Decidere per se stesse
Il 25 novembre, da donna disabile privilegiata.

Oggi mi trovo a riflettere sul mio modo di stare al mondo come donna con disabilità.
Mi chiedo quanta parte della mia vita sia stata fatta di scelte mie e quanta invece di gesti pensati per proteggermi.
È una linea sottile, quella tra l’amore che sostiene e quello che, senza volerlo, trattiene. Amore è anche protezione. A volte però quella protezione pesa: si infila nei gesti quotidiani, nelle decisioni prese da altre persone “per il mio bene”, nelle paure che diventano abitudine. E io mi ritrovo a chiedermi: dove finisce la sicurezza e dove comincia la libertà?
Ci sono momenti in cui l’amore diventa così presente da lasciare poco spazio. Non è una mancanza d’amore, è forse troppo amore — quello che protegge fino a coprire anche i margini dove potrei crescere da sola. È l’amore di chi teme il mondo, teme il rischio, teme che tu non ce la faccia e allora preferisce fare al posto tuo.
Questo aiuto, quando non lascia spazio alla mia voce, rischia di diventare una forma di limite — gentile, ma pur sempre un limite. E finisce per togliere libertà anche a chi lo esercita, perché vivere nella preoccupazione significa smettere di vivere la propria vita. Come mi ha detto una volta un prete, “preoccuparsi” vuol dire occupare prima il posto di qualcun altro — e spesso, chi si prende cura di me finisce per occupare il mio spazio e rinunciare al proprio.
Con il tempo ho capito che l’autonomia non è solo una questione di libertà, ma anche di sopravvivenza. È una forma di difesa contro la dipendenza forzata, contro il “ci pensiamo noi”.
Autonomia, dal greco autós (“stesso”) e nómos (“legge”), significa letteralmente “darsi la propria legge”. Per me è questo: poter dire “Io ci sono, decido, partecipo”. Sì, ho bisogno di aiuto, ma voglio che sia un aiuto che apre, non che chiude.

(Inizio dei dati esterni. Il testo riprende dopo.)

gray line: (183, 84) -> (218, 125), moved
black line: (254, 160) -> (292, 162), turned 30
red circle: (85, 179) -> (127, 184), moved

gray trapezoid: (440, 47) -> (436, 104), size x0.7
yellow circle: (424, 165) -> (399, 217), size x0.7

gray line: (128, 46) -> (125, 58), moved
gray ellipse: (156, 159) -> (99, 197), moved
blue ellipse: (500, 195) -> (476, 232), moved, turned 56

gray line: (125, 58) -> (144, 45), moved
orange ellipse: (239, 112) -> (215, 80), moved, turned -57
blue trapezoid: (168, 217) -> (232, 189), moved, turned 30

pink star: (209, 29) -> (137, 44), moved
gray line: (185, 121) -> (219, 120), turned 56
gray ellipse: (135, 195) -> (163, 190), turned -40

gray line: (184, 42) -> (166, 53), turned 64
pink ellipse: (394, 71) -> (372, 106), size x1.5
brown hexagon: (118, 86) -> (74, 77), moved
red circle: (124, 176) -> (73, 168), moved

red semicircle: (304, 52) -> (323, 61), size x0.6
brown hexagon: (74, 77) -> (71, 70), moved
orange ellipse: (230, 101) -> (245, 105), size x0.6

In questi anni ho capito anche che l’autonomia è un privilegio. Non tutte le persone con disabilità possono permettersi di decidere per sé. C’è chi non ha le risorse, chi non ha famiglie che sostengono, chi vive in territori dove le opportunità non esistono. Il privilegio non sta solo nei servizi o nei soldi, ma nella possibilità di immaginare una vita diversa e di essere ascoltati mentre la si costruisce.
Il 25 novembre, Giornata internazionale per l’eliminazione della violenza contro le donne,1 per me è anche questo: un invito a riconoscere tutte le forme in cui la libertà può essere ridotta, anche in nome dell’amore o della cura. Non per accusare, ma per comprendere quanto la libertà sia un bene delicato, che si coltiva insieme.

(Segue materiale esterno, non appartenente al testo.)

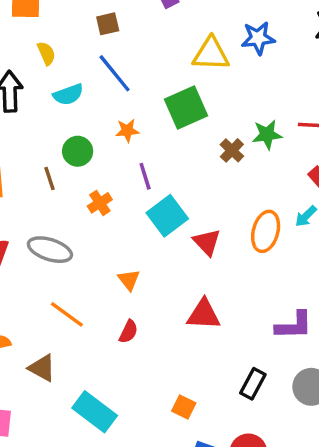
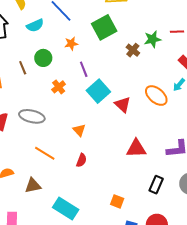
brown line: (50, 178) -> (23, 68), moved
orange ellipse: (266, 231) -> (156, 96), turned -60
red triangle: (204, 314) -> (136, 148), moved
brown triangle: (42, 368) -> (33, 186), turned -36

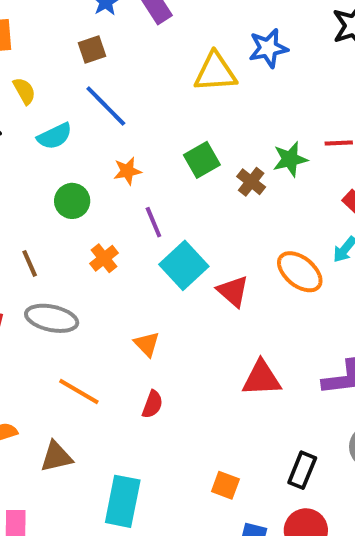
green square: (104, 27) -> (202, 160), moved, size x0.7
brown line: (23, 68) -> (30, 263), moved
black rectangle: (156, 185) -> (302, 470), moved
cyan rectangle: (66, 208) -> (123, 501), turned 70

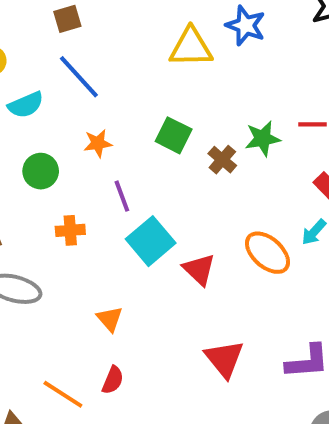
blue star: (268, 48) -> (246, 25), turned 30
green square: (202, 160) -> (174, 135), turned -36
orange cross: (104, 258) -> (70, 230), turned 32
red triangle: (262, 378) -> (224, 359), turned 51
orange line: (79, 391) -> (63, 394), moved

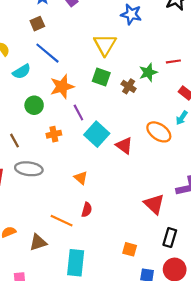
yellow triangle: (191, 47) -> (105, 45), moved, turned -50
orange star: (98, 143) -> (62, 87), size x1.6
red triangle: (224, 359) -> (154, 204), moved

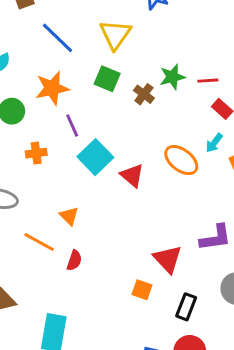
blue line: (47, 53) -> (57, 38), moved
red line: (173, 61) -> (208, 81), moved
orange line: (62, 221) -> (39, 242), moved
orange square: (130, 249) -> (142, 290), moved

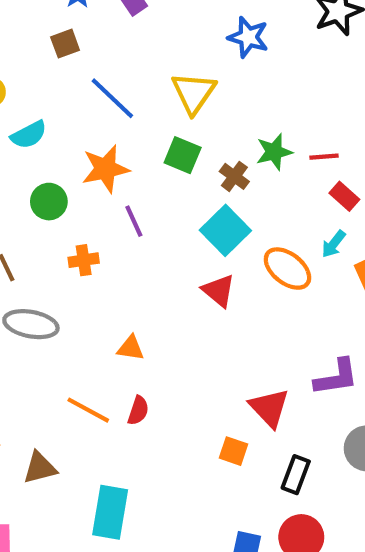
cyan square: (95, 157) -> (225, 230), moved
orange triangle: (69, 216) -> (131, 348), turned -36
orange line: (39, 242) -> (88, 410), moved

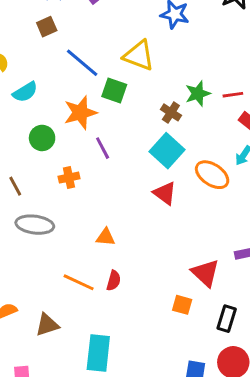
yellow triangle: (194, 93) -> (139, 56), turned -40
green square: (183, 155) -> (114, 90), moved

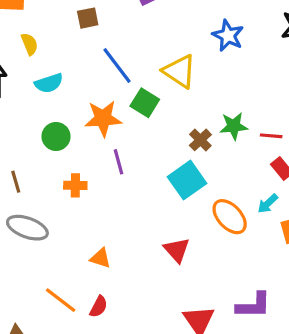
red triangle: (165, 193) -> (177, 250), moved

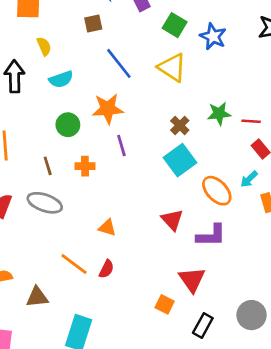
green square: (145, 103) -> (175, 25), moved
brown cross: (200, 140) -> (180, 125), moved
brown line: (16, 182) -> (48, 166), moved
purple L-shape: (254, 305) -> (211, 235), moved

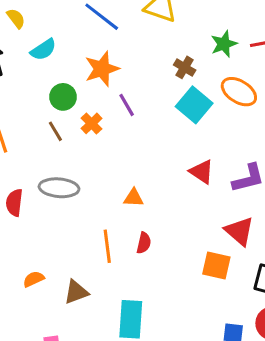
brown line: (48, 166) -> (55, 131), moved
orange cross: (85, 166) -> (91, 123), moved, turned -30
orange ellipse: (217, 191) -> (239, 92), moved
orange line: (74, 264) -> (107, 246), turned 60
orange square: (165, 304) -> (216, 265), size x1.4

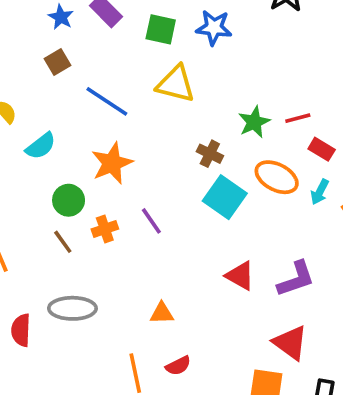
purple line: (127, 105) -> (151, 221), moved
orange cross: (91, 123) -> (105, 229), turned 30
red semicircle: (144, 243) -> (178, 366), turned 55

Io non voglio vivere “al sicuro” se quella sicurezza mi costa la possibilità di essere me stessa. Voglio una vita che contenga anche la paura, ma che resti mia. Una vita dove l’aiuto sia una mano tesa, non una barriera. Dove la cura non si confonda con il controllo.
Il mio 25 novembre oggi è questo: un piccolo passo verso la libertà, dentro casa, dentro le relazioni, dentro la mia idea di futuro. Un promemoria per ricordarmi che scegliere per sé è un atto politico e a volte anche un atto di resistenza.
Ci sono molti modi di dire no alla violenza. Il mio, oggi, è dire sì alla mia autonomia.


Ne abbiamo parlato spesso della "protezione a fin di bene" e di quanto sia naturale questo impulso di protezione, ma so anche quanto è importante questo tuo messaggio, pieno della tua determinazione, del tuo coraggio, della tua spontaneità e del tuo orgoglioso essere! Chapeau ! Un abbraccio 😘
"io non voglio vivere “al sicuro” se quella sicurezza mi costa la possibilità di essere me stessa. Voglio una vita che contenga anche la paura".